╔══

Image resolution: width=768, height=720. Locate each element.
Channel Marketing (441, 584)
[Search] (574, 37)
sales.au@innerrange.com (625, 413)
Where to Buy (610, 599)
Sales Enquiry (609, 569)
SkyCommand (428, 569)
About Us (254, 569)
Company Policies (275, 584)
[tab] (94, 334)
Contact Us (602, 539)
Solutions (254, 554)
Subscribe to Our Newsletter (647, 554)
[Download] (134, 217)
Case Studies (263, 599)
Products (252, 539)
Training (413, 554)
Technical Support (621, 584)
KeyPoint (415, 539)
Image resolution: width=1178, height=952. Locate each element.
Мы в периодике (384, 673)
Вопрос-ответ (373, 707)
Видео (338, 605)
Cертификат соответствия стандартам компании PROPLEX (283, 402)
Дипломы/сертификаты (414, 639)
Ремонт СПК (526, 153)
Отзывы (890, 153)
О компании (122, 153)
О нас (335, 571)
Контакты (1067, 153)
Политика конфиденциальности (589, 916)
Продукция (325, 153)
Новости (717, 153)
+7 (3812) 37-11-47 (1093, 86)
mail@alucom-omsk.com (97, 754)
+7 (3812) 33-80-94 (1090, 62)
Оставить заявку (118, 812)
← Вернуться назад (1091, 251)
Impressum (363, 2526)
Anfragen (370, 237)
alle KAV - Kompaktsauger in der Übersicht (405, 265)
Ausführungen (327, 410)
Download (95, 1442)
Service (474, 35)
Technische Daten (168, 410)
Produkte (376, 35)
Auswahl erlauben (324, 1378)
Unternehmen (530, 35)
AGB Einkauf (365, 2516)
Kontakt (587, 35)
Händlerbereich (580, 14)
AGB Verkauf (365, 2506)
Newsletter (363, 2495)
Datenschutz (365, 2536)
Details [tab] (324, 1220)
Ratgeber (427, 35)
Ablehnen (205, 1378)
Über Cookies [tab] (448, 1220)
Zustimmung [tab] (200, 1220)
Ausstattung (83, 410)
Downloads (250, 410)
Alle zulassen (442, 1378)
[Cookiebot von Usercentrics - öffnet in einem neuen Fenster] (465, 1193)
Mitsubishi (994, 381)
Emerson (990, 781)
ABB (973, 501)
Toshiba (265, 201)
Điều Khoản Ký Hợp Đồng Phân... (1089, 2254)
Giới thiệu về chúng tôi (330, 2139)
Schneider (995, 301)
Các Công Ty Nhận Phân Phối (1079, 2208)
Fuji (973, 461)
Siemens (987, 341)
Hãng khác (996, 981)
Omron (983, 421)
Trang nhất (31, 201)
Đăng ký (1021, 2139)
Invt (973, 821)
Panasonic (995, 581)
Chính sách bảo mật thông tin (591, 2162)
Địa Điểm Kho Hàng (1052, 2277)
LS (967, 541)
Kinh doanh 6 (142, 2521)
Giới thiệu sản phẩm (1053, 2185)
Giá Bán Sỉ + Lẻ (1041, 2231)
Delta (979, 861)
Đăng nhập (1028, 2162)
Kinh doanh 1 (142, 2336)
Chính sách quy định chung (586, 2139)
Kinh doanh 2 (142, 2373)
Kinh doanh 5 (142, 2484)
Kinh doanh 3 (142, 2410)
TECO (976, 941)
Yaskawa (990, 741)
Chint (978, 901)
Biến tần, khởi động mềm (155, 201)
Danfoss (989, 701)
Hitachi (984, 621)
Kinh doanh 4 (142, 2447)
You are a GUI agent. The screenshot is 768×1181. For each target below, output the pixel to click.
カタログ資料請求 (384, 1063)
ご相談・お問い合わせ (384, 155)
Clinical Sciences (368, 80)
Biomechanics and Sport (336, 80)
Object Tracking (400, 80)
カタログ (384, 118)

╚══

## What is expected:
The expected output is each line of the records above that includes the word "Phân".

## Exercise answer:
Điều Khoản Ký Hợp Đồng Phân... (1089, 2254)
Các Công Ty Nhận Phân Phối (1079, 2208)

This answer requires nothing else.